# Rabbits and dogs



## nobunnynoclue (Jul 21, 2011)

Has anybody here been lucky enough to have a dog that ignores or at best tolerates the bunny well? I have two dogs. As a new bunny mom, I feel that I can't trust my dogs. One is a terrier mix, the other is an australian shepherd. Niether one bred to leave small animals along. But they are good around the rabbit, show some interest, but mostly leave her alone. I just don't think I can ever feel comfortable enough to let bunny roam around without supervision with the dogs in the house. 

anybody else?


----------



## Nancy McClelland (Jul 21, 2011)

In 40 years I have had one dog that I could trust around any animal I told her to leave alone. Our Cockatiel could even ride on her back and she used to love catching birds. I would be especially leery of any with "terrier" in their back ground.


----------



## plasticbunny (Jul 21, 2011)

I have two Chow Chows. One of them, Leela, is a four year old rescue who is just great with the bunnies, but that's becauseI made sure to introduce them properly. Any sign of excitement was NOT tolerated, and I did the intro slowly over about a month before they were ever allowed to touch each other. As the alpha, I had to show my dog right from the start that bunnies are not toys, they are members of the family. I would trust Leela alone with the rabbits because she is so low energy and has met the rabbits properly. Molly has even gone so far as to hump Leela for dominence, and Leela just lays there and takes it :biggrin2:.

My younger Chow, Duke,is still just a puppy, only three months old. Because he's a pup, he still gets a little too excited about things and when he sees the bunnies, he wants to play with them. I only let him interact with the bunnies through the bars of their pen. By interact, I mean sniff, which is the best way for him to get to know them. Any pawing or whining is met with a stern NO, and he is put into a down-stay until he calms down (which can take 5 or 10 minutes. He will likely not be trusted alone with the rabbits for another year or so at least.
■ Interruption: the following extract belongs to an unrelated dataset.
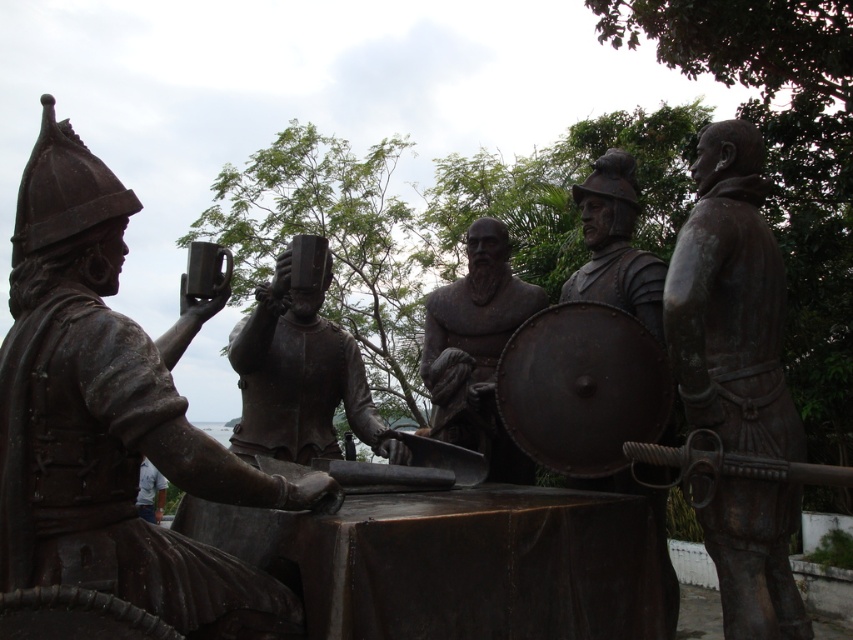 You are standing at the base of the bronze statue group. There are two points marked on the ground near the statues. One is at coordinates point (717, 547) and the other at point (379, 436). Which point is closer to you?

Point (717, 547) is in front of point (379, 436), so the point closer to you is point (717, 547).

Based on the scene description, which object is shorter between the bronze helmet at center and the bronze shield at center?

The bronze helmet at center is shorter than the bronze shield at center.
I think a lot of it does have to do with your dog's breed, and a lot of it has to do with how the dog's view you in their life. If you are the "leader", they will listen. But, if for any reason you hesitate to leave your dogs and bunnies alone together, their playdates should probably be supervised. After all, dogs are natural predators, and rabbit's are natural prey.


----------



## Cheyrul (Jul 21, 2011)

Apparently one of our bunnies was out all night, so ours dogs are fine. However, our bunnies were born here and were able to get out of the cage, by slipping through the bars by 3 weeks, the cats are fine with them too.
Lucy is a lab/Aussie shepherd mix and Hairy is an Airedale mix, ie; terrier.


----------



## Pharfly (Jul 22, 2011)

My bigger dog Ursa, is a lab pyranese cross the day we got her(7weeks old) she ate a live pet mouse out of my daughters hands. So we spent time teaching her "Don't touch" and now she doesnt even sniff the mice or hamster when the kids hold them. When we got Nova when Ursa went near her we said "Don't touch" and Ursa leaves her alone, she will lay beside the cage and the 2 sniff noses which is adorable 70lbs dog and 2lbs bunny sniffing noses lol. My cocker spaniel is a lazy beast lol he is so mellow and calm, he also sniffs through the cage but doesnt seem too care that there are bunnies in the house. If I still had my old german shep he would have killed the bunnies, heck he even got one of my budigies that escaped, lucky for her she lived. I think a lot of it has to do with training too. I expect my dogs too be calm inside the house, if they get annoying they are told "Go to bed" or go outside. As well trained as my dogs are I still wouldnt trust them loose in the house with the bunnies loose. It could only take a few seconds for something too go wrong.


----------



## nobunnynoclue (Jul 22, 2011)

thx for your responses. My dogs are pretty well trained. They don't bark or get in the bunny's face.. they are actually very mild mannered around our smaller pets. If I tell them to "go lay down" they immediately turn around and mope off to the next room. 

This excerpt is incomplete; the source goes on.